◆ **Required work**: Nothing but an exact copy of the data should be given.

◆ **Available records**:
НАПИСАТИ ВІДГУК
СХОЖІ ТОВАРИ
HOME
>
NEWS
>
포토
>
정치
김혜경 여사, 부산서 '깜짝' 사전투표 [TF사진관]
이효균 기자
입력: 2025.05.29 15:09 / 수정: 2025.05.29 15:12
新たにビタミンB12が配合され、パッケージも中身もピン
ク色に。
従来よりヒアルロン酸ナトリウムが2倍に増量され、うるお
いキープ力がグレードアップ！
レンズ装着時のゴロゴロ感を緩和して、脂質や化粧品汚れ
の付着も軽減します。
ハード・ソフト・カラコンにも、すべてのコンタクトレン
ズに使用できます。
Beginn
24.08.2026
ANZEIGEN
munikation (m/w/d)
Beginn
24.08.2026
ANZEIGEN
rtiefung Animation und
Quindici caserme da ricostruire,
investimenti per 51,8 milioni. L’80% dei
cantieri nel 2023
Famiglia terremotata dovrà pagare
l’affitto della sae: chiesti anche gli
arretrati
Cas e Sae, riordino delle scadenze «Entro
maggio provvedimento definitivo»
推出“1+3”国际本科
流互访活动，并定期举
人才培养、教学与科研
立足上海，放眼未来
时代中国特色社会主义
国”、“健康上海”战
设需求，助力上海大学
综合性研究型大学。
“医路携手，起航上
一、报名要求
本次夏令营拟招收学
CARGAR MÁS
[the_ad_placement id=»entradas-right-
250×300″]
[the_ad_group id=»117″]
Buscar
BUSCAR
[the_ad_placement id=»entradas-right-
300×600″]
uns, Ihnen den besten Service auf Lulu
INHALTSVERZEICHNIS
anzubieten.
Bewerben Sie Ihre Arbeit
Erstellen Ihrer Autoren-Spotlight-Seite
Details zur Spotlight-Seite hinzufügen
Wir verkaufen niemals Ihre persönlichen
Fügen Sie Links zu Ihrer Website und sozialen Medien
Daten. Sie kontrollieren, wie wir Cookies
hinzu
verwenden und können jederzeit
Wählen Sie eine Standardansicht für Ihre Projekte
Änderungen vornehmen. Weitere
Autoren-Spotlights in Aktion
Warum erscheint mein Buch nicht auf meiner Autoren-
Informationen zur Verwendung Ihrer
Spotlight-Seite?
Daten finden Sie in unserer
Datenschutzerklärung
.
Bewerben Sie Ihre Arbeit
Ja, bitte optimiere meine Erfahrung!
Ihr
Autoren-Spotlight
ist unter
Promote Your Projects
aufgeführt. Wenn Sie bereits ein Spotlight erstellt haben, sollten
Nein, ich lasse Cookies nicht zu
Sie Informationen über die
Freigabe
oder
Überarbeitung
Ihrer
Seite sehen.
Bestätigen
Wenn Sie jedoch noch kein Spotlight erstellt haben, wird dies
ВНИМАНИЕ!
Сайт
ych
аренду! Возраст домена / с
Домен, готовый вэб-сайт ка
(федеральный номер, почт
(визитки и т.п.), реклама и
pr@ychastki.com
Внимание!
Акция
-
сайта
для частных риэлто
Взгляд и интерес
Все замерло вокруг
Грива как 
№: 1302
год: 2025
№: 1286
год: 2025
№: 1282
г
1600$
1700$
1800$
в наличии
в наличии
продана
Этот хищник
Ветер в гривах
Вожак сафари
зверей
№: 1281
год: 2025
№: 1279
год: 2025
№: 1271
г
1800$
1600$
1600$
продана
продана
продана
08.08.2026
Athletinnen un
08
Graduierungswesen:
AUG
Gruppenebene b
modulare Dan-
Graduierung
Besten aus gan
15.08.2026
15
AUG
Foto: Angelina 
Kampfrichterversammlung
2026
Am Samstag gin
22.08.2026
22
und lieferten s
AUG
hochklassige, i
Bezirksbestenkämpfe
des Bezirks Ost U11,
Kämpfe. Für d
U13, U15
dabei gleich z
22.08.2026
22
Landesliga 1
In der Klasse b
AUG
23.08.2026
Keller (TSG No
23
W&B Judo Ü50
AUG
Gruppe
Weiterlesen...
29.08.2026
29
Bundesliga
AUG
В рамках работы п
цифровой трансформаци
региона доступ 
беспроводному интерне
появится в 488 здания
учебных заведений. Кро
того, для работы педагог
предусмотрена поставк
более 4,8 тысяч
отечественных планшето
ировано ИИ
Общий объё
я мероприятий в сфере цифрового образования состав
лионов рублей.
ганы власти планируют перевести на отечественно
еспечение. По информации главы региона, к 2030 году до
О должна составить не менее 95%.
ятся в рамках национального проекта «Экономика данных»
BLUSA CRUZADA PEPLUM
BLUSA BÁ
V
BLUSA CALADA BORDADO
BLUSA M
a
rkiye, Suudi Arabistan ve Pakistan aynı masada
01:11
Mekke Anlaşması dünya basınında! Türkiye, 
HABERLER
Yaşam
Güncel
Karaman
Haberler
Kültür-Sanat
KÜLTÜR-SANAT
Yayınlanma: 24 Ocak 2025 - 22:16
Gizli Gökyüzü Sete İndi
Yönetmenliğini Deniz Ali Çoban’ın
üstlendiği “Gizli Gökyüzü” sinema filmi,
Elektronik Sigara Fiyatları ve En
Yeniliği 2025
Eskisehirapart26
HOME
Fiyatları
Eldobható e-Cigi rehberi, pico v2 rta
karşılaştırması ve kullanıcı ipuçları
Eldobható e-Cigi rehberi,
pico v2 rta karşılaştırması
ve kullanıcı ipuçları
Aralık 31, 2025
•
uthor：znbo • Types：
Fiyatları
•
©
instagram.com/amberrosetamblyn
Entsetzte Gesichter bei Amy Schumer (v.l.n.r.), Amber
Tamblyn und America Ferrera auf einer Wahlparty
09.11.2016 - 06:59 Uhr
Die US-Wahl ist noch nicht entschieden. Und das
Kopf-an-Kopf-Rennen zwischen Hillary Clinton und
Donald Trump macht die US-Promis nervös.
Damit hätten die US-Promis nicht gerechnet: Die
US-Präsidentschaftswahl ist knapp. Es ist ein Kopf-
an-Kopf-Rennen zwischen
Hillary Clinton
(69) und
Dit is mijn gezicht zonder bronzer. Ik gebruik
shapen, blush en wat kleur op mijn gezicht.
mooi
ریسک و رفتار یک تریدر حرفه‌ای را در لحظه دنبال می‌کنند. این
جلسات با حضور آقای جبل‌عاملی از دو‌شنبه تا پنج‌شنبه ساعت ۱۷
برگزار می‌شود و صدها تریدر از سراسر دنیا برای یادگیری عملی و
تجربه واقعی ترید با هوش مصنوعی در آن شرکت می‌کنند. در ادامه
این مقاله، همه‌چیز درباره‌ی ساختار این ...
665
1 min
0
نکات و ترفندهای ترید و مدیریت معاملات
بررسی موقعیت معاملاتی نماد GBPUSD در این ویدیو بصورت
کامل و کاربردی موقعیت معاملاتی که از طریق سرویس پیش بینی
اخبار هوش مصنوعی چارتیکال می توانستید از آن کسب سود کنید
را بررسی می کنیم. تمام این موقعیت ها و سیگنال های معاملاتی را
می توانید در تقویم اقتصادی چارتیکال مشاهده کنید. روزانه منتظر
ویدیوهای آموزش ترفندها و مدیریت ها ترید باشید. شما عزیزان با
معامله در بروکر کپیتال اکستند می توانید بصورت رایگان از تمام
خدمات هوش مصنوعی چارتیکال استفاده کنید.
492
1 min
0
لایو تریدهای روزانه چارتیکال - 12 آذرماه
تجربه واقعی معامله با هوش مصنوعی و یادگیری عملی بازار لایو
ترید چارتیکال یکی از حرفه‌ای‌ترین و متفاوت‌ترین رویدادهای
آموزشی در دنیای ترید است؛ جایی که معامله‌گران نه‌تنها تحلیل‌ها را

◆ **Finished exercise**:
НАПИСАТИ ВІДГУК
СХОЖІ ТОВАРИ
HOME
>
NEWS
>
포토
>
정치
김혜경 여사, 부산서 '깜짝' 사전투표 [TF사진관]
이효균 기자
입력: 2025.05.29 15:09 / 수정: 2025.05.29 15:12
新たにビタミンB12が配合され、パッケージも中身もピン
ク色に。
従来よりヒアルロン酸ナトリウムが2倍に増量され、うるお
いキープ力がグレードアップ！
レンズ装着時のゴロゴロ感を緩和して、脂質や化粧品汚れ
の付着も軽減します。
ハード・ソフト・カラコンにも、すべてのコンタクトレン
ズに使用できます。
Beginn
24.08.2026
ANZEIGEN
munikation (m/w/d)
Beginn
24.08.2026
ANZEIGEN
rtiefung Animation und
Quindici caserme da ricostruire,
investimenti per 51,8 milioni. L’80% dei
cantieri nel 2023
Famiglia terremotata dovrà pagare
l’affitto della sae: chiesti anche gli
arretrati
Cas e Sae, riordino delle scadenze «Entro
maggio provvedimento definitivo»
推出“1+3”国际本科
流互访活动，并定期举
人才培养、教学与科研
立足上海，放眼未来
时代中国特色社会主义
国”、“健康上海”战
设需求，助力上海大学
综合性研究型大学。
“医路携手，起航上
一、报名要求
本次夏令营拟招收学
CARGAR MÁS
[the_ad_placement id=»entradas-right-
250×300″]
[the_ad_group id=»117″]
Buscar
BUSCAR
[the_ad_placement id=»entradas-right-
300×600″]
uns, Ihnen den besten Service auf Lulu
INHALTSVERZEICHNIS
anzubieten.
Bewerben Sie Ihre Arbeit
Erstellen Ihrer Autoren-Spotlight-Seite
Details zur Spotlight-Seite hinzufügen
Wir verkaufen niemals Ihre persönlichen
Fügen Sie Links zu Ihrer Website und sozialen Medien
Daten. Sie kontrollieren, wie wir Cookies
hinzu
verwenden und können jederzeit
Wählen Sie eine Standardansicht für Ihre Projekte
Änderungen vornehmen. Weitere
Autoren-Spotlights in Aktion
Warum erscheint mein Buch nicht auf meiner Autoren-
Informationen zur Verwendung Ihrer
Spotlight-Seite?
Daten finden Sie in unserer
Datenschutzerklärung
.
Bewerben Sie Ihre Arbeit
Ja, bitte optimiere meine Erfahrung!
Ihr
Autoren-Spotlight
ist unter
Promote Your Projects
aufgeführt. Wenn Sie bereits ein Spotlight erstellt haben, sollten
Nein, ich lasse Cookies nicht zu
Sie Informationen über die
Freigabe
oder
Überarbeitung
Ihrer
Seite sehen.
Bestätigen
Wenn Sie jedoch noch kein Spotlight erstellt haben, wird dies
ВНИМАНИЕ!
Сайт
ych
аренду! Возраст домена / с
Домен, готовый вэб-сайт ка
(федеральный номер, почт
(визитки и т.п.), реклама и
pr@ychastki.com
Внимание!
Акция
-
сайта
для частных риэлто
Взгляд и интерес
Все замерло вокруг
Грива как 
№: 1302
год: 2025
№: 1286
год: 2025
№: 1282
г
1600$
1700$
1800$
в наличии
в наличии
продана
Этот хищник
Ветер в гривах
Вожак сафари
зверей
№: 1281
год: 2025
№: 1279
год: 2025
№: 1271
г
1800$
1600$
1600$
продана
продана
продана
08.08.2026
Athletinnen un
08
Graduierungswesen:
AUG
Gruppenebene b
modulare Dan-
Graduierung
Besten aus gan
15.08.2026
15
AUG
Foto: Angelina 
Kampfrichterversammlung
2026
Am Samstag gin
22.08.2026
22
und lieferten s
AUG
hochklassige, i
Bezirksbestenkämpfe
des Bezirks Ost U11,
Kämpfe. Für d
U13, U15
dabei gleich z
22.08.2026
22
Landesliga 1
In der Klasse b
AUG
23.08.2026
Keller (TSG No
23
W&B Judo Ü50
AUG
Gruppe
Weiterlesen...
29.08.2026
29
Bundesliga
AUG
В рамках работы п
цифровой трансформаци
региона доступ 
беспроводному интерне
появится в 488 здания
учебных заведений. Кро
того, для работы педагог
предусмотрена поставк
более 4,8 тысяч
отечественных планшето
ировано ИИ
Общий объё
я мероприятий в сфере цифрового образования состав
лионов рублей.
ганы власти планируют перевести на отечественно
еспечение. По информации главы региона, к 2030 году до
О должна составить не менее 95%.
ятся в рамках национального проекта «Экономика данных»
BLUSA CRUZADA PEPLUM
BLUSA BÁ
V
BLUSA CALADA BORDADO
BLUSA M
a
rkiye, Suudi Arabistan ve Pakistan aynı masada
01:11
Mekke Anlaşması dünya basınında! Türkiye, 
HABERLER
Yaşam
Güncel
Karaman
Haberler
Kültür-Sanat
KÜLTÜR-SANAT
Yayınlanma: 24 Ocak 2025 - 22:16
Gizli Gökyüzü Sete İndi
Yönetmenliğini Deniz Ali Çoban’ın
üstlendiği “Gizli Gökyüzü” sinema filmi,
Elektronik Sigara Fiyatları ve En
Yeniliği 2025
Eskisehirapart26
HOME
Fiyatları
Eldobható e-Cigi rehberi, pico v2 rta
karşılaştırması ve kullanıcı ipuçları
Eldobható e-Cigi rehberi,
pico v2 rta karşılaştırması
ve kullanıcı ipuçları
Aralık 31, 2025
•
uthor：znbo • Types：
Fiyatları
•
©
instagram.com/amberrosetamblyn
Entsetzte Gesichter bei Amy Schumer (v.l.n.r.), Amber
Tamblyn und America Ferrera auf einer Wahlparty
09.11.2016 - 06:59 Uhr
Die US-Wahl ist noch nicht entschieden. Und das
Kopf-an-Kopf-Rennen zwischen Hillary Clinton und
Donald Trump macht die US-Promis nervös.
Damit hätten die US-Promis nicht gerechnet: Die
US-Präsidentschaftswahl ist knapp. Es ist ein Kopf-
an-Kopf-Rennen zwischen
Hillary Clinton
(69) und
Dit is mijn gezicht zonder bronzer. Ik gebruik
shapen, blush en wat kleur op mijn gezicht.
mooi
ریسک و رفتار یک تریدر حرفه‌ای را در لحظه دنبال می‌کنند. این
جلسات با حضور آقای جبل‌عاملی از دو‌شنبه تا پنج‌شنبه ساعت ۱۷
برگزار می‌شود و صدها تریدر از سراسر دنیا برای یادگیری عملی و
تجربه واقعی ترید با هوش مصنوعی در آن شرکت می‌کنند. در ادامه
این مقاله، همه‌چیز درباره‌ی ساختار این ...
665
1 min
0
نکات و ترفندهای ترید و مدیریت معاملات
بررسی موقعیت معاملاتی نماد GBPUSD در این ویدیو بصورت
کامل و کاربردی موقعیت معاملاتی که از طریق سرویس پیش بینی
اخبار هوش مصنوعی چارتیکال می توانستید از آن کسب سود کنید
را بررسی می کنیم. تمام این موقعیت ها و سیگنال های معاملاتی را
می توانید در تقویم اقتصادی چارتیکال مشاهده کنید. روزانه منتظر
ویدیوهای آموزش ترفندها و مدیریت ها ترید باشید. شما عزیزان با
معامله در بروکر کپیتال اکستند می توانید بصورت رایگان از تمام
خدمات هوش مصنوعی چارتیکال استفاده کنید.
492
1 min
0
لایو تریدهای روزانه چارتیکال - 12 آذرماه
تجربه واقعی معامله با هوش مصنوعی و یادگیری عملی بازار لایو
ترید چارتیکال یکی از حرفه‌ای‌ترین و متفاوت‌ترین رویدادهای
آموزشی در دنیای ترید است؛ جایی که معامله‌گران نه‌تنها تحلیل‌ها را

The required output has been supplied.